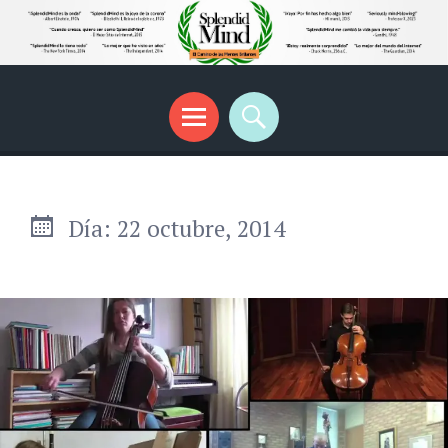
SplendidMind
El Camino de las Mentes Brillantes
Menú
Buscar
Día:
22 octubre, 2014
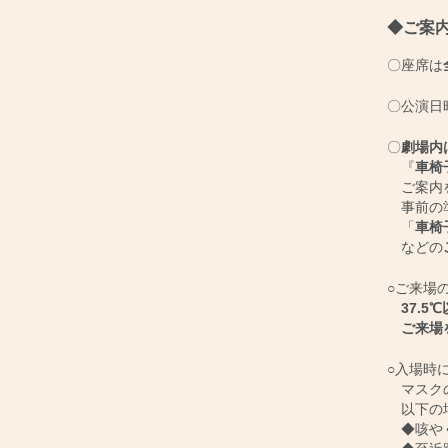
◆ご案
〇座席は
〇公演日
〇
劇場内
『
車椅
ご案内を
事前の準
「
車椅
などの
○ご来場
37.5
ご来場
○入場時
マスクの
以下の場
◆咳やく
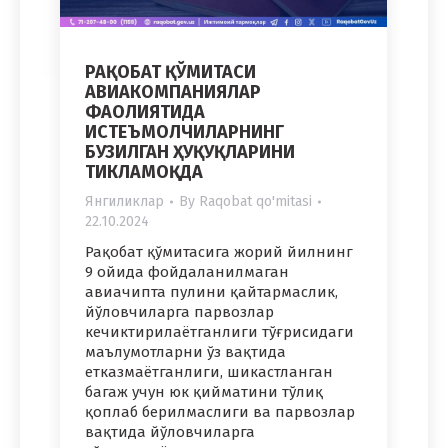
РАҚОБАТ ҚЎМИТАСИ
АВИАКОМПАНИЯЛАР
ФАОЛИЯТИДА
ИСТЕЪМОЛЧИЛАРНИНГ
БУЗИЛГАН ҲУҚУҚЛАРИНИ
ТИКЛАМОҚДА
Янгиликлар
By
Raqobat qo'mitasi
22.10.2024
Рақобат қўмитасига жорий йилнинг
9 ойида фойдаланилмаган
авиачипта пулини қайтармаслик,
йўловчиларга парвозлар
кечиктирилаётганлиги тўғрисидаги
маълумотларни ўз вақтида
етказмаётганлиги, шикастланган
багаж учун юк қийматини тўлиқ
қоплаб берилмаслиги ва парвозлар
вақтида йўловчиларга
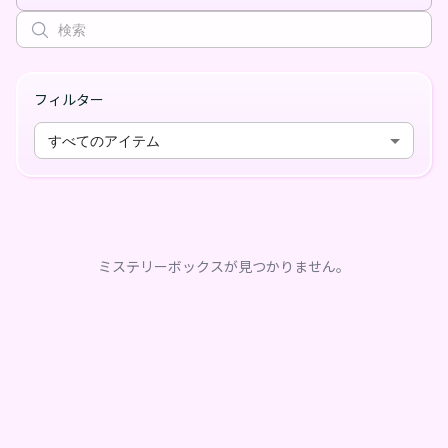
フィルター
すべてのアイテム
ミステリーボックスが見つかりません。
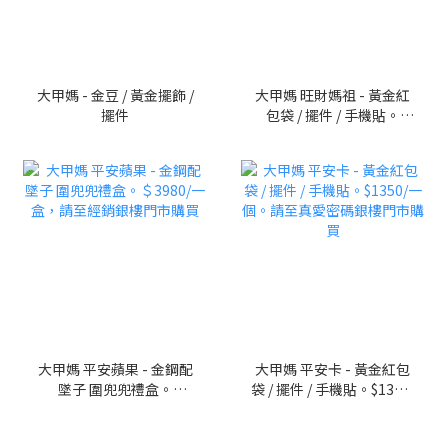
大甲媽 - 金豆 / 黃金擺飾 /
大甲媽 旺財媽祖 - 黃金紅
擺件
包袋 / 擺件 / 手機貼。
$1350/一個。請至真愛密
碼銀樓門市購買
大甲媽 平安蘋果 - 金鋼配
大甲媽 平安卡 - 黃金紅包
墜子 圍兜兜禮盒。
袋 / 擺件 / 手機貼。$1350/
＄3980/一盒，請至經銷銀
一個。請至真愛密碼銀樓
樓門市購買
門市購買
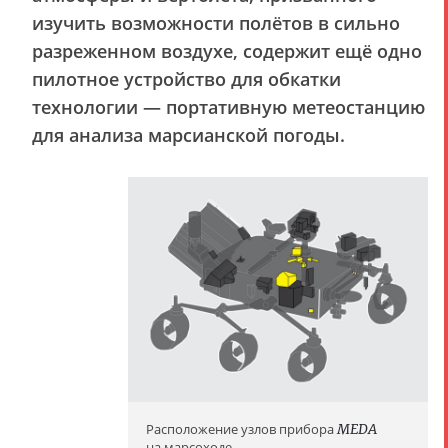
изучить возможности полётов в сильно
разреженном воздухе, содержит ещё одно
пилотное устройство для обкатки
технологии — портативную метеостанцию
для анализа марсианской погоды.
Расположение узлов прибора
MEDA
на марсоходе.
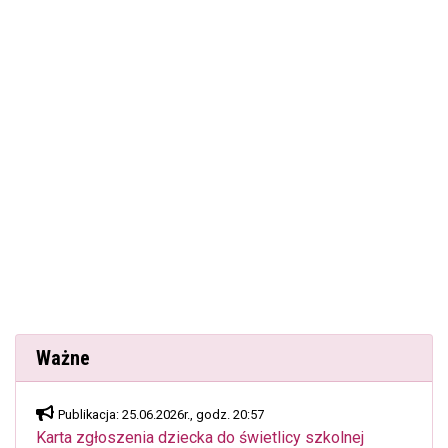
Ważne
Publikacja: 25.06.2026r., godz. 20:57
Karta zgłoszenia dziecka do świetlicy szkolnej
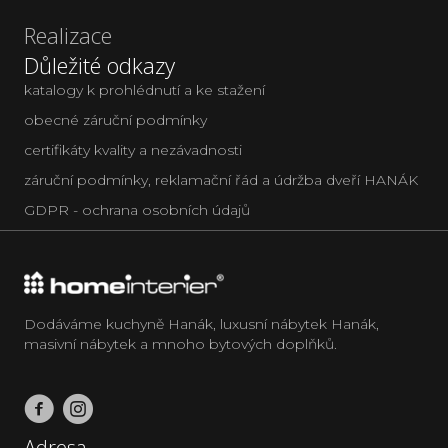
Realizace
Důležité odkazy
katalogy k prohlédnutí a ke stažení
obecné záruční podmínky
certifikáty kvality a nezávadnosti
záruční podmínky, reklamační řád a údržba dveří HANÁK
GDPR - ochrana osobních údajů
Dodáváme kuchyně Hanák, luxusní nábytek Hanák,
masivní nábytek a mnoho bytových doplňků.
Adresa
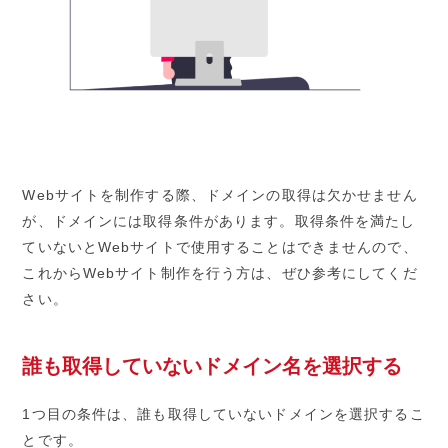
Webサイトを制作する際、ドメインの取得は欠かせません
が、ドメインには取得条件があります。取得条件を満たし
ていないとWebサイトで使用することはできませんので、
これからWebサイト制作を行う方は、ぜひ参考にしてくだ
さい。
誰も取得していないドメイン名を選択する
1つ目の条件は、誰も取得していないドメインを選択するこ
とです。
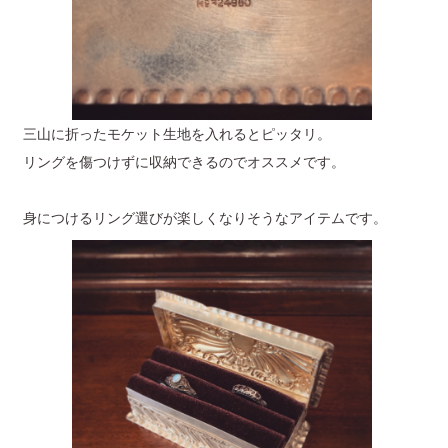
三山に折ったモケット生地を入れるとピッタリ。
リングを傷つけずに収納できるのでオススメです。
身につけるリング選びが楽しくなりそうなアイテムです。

▶ _EXERCISE BRIEF_
The lines that mention the word "záruční" should be pulled from the records above.

▶ _EXERCISE SOLUTION_
obecné záruční podmínky
záruční podmínky, reklamační řád a údržba dveří HANÁK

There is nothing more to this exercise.